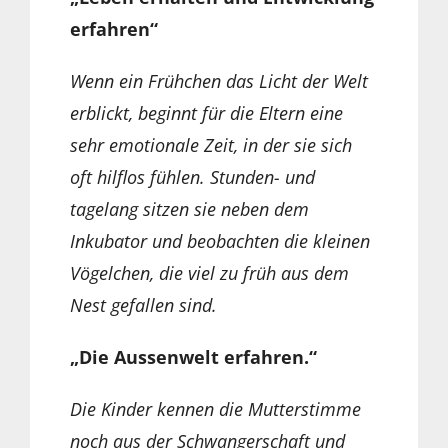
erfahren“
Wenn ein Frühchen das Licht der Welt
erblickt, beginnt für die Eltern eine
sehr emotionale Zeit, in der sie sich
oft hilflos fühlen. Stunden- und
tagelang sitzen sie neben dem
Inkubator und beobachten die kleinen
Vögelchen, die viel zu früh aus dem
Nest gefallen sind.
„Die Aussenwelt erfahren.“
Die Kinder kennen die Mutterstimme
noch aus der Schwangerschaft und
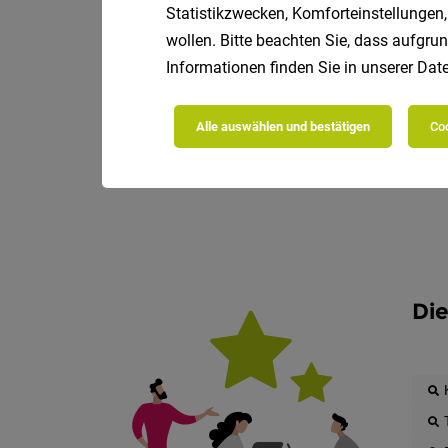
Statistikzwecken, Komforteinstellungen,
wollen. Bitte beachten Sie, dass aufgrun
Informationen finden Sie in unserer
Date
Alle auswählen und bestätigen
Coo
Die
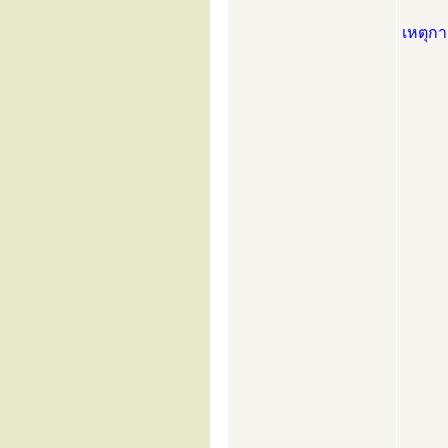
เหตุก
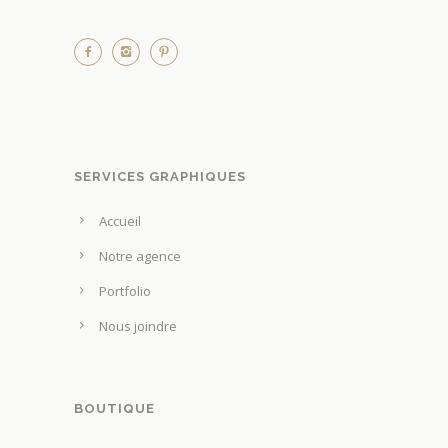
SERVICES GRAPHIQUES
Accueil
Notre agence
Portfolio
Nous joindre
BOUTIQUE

...

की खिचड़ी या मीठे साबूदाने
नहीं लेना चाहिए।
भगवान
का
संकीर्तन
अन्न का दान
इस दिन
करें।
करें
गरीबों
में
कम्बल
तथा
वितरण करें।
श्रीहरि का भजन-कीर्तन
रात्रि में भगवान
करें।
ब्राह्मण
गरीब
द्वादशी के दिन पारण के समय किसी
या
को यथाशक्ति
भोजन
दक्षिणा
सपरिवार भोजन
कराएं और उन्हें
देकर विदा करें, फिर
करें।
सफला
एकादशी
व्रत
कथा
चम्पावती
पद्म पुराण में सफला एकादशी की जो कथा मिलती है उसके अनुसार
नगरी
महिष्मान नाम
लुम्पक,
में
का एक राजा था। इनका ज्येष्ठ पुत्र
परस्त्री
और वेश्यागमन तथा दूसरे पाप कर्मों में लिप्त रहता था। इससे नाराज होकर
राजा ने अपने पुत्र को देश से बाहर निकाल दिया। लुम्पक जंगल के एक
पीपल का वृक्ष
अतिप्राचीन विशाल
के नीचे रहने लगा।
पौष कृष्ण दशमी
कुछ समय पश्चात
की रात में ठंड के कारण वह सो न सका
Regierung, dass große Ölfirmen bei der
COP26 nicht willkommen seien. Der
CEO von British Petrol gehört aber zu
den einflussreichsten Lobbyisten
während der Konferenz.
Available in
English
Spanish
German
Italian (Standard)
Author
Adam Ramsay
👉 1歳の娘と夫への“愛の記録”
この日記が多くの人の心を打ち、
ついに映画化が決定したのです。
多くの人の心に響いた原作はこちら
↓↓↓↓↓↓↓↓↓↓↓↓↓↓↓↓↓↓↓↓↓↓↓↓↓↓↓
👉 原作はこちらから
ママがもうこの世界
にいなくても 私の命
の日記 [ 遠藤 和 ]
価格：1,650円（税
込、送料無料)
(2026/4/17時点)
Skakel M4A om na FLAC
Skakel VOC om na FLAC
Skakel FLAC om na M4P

==

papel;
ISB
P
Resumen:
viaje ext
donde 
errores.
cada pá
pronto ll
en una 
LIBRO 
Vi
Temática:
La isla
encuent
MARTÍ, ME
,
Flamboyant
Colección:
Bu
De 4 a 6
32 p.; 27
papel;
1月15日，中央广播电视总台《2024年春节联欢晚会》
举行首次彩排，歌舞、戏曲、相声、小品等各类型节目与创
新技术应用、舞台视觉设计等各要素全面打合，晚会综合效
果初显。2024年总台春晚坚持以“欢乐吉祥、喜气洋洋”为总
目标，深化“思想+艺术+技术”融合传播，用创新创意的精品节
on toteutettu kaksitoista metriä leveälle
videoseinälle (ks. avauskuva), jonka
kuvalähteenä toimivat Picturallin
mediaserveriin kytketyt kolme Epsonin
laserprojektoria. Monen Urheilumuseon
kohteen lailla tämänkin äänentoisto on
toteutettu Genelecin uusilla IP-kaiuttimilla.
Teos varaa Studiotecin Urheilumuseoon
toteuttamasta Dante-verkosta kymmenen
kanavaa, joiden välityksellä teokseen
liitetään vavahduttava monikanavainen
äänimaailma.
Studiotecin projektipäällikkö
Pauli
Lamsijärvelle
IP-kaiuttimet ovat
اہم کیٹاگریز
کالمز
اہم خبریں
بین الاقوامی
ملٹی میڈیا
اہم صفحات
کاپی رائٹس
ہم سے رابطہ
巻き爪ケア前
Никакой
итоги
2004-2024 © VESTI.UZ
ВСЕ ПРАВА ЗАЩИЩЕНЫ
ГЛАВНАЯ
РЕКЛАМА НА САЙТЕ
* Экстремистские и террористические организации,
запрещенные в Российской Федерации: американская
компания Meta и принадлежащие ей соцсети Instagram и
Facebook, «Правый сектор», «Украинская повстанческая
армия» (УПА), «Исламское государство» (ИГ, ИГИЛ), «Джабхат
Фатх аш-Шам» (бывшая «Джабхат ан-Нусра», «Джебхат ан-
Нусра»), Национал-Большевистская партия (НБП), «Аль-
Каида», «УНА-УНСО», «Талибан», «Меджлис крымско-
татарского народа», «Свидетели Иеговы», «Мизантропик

### Work task
Out of the records above, pick each line that contains the string "Skakel".

### Response box
Skakel M4A om na FLAC
Skakel VOC om na FLAC
Skakel FLAC om na M4P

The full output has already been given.